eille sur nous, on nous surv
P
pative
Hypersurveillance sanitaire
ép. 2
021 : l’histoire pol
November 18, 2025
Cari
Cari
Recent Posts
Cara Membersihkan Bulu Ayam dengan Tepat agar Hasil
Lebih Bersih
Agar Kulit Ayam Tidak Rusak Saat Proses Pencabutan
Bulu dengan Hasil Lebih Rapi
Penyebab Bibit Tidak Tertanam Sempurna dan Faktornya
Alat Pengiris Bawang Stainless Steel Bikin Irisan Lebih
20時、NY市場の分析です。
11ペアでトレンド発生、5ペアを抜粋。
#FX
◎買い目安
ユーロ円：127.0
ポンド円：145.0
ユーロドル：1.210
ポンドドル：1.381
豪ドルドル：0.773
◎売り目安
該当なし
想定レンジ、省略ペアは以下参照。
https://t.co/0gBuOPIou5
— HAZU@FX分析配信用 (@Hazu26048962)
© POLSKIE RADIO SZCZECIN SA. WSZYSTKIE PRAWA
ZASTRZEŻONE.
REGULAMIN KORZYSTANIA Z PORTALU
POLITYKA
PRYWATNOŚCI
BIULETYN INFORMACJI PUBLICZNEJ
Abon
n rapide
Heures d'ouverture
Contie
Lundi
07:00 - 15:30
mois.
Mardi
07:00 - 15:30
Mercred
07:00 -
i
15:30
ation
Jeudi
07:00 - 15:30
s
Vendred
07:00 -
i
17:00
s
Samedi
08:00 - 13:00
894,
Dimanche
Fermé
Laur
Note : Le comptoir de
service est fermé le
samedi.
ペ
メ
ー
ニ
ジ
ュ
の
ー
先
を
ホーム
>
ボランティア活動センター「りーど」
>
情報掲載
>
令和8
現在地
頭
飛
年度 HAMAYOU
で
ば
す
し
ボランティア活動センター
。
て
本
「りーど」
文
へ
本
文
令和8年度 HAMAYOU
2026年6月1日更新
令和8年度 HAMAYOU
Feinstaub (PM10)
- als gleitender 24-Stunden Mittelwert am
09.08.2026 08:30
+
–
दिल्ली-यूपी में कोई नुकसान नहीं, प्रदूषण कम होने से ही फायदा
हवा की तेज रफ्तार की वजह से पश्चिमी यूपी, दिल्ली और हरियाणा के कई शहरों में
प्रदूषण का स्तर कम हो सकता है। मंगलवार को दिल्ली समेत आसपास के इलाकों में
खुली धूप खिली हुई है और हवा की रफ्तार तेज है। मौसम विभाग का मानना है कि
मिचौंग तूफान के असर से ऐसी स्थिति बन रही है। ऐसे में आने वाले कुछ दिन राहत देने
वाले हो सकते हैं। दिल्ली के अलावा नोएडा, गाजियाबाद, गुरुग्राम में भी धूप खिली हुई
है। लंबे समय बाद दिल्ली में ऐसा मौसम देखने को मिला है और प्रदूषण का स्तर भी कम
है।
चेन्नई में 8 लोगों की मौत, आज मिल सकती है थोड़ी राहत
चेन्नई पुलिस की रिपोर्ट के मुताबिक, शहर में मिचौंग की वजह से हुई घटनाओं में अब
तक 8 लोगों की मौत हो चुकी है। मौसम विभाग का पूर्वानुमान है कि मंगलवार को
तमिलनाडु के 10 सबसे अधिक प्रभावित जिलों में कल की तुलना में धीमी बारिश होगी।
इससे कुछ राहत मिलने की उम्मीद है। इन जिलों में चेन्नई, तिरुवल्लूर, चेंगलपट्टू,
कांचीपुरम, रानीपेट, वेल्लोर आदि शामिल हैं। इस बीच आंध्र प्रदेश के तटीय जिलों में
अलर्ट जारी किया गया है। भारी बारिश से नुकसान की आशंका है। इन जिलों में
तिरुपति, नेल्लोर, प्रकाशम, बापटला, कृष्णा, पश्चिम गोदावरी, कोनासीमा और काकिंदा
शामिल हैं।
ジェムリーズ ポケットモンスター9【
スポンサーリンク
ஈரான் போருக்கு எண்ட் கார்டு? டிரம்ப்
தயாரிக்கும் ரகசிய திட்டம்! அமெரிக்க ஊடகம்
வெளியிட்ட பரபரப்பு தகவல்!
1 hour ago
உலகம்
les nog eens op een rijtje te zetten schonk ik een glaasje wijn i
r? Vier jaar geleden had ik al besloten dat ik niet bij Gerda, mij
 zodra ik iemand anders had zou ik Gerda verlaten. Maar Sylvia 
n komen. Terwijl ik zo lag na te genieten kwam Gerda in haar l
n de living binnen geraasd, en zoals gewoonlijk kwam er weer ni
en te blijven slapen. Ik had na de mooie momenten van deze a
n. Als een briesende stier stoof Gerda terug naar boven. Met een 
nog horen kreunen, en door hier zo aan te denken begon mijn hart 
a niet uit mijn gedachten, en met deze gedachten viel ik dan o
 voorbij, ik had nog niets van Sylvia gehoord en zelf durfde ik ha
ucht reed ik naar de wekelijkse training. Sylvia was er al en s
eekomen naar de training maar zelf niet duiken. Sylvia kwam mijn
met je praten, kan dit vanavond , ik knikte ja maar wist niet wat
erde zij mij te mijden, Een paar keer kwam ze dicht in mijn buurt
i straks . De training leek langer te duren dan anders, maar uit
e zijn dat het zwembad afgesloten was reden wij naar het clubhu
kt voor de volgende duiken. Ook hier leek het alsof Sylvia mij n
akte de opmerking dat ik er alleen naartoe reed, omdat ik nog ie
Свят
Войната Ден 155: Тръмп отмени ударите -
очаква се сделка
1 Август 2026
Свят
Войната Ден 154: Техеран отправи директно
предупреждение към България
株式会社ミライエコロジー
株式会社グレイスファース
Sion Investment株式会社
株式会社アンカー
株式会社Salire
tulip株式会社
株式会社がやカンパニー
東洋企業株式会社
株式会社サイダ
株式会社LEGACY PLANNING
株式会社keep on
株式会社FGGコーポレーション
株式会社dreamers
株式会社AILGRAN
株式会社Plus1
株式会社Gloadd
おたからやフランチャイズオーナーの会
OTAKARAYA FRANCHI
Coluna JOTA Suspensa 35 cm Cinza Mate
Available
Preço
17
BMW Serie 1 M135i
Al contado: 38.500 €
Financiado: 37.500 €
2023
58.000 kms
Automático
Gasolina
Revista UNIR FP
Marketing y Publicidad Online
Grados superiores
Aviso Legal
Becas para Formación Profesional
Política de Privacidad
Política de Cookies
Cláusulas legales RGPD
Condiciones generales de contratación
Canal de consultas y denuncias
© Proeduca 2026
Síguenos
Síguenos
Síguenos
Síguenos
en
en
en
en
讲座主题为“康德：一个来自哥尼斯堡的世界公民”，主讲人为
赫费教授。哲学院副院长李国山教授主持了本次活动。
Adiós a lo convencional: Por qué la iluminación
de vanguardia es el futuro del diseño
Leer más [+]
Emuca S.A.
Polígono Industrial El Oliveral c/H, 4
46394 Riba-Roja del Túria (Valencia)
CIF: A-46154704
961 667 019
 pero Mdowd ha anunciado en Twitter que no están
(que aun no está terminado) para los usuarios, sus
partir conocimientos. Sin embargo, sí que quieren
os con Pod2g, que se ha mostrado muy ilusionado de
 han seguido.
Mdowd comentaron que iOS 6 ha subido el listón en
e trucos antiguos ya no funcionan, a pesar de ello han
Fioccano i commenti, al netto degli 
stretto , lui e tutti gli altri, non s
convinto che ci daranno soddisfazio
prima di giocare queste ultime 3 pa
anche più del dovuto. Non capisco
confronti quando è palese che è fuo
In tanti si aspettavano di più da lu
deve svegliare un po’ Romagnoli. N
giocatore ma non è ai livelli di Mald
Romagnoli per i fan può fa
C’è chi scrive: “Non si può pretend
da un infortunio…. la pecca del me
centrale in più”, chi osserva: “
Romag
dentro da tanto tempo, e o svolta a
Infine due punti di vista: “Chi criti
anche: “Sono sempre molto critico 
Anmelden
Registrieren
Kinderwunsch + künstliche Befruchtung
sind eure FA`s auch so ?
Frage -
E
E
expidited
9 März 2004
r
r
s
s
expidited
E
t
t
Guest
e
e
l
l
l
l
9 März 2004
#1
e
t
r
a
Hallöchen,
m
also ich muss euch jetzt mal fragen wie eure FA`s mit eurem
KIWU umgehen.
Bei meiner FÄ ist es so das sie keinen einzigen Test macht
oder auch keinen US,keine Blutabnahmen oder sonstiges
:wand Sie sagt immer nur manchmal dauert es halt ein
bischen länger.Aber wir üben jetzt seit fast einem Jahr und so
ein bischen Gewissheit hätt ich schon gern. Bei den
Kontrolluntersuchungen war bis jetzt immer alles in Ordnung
--
*WHAT THE TASK REQUIRES*.
Only lines of the material that contain the word "Lebih" belong in the answer; copy each one.

*TASK OUTPUT*.
Lebih Bersih
Bulu dengan Hasil Lebih Rapi
Alat Pengiris Bawang Stainless Steel Bikin Irisan Lebih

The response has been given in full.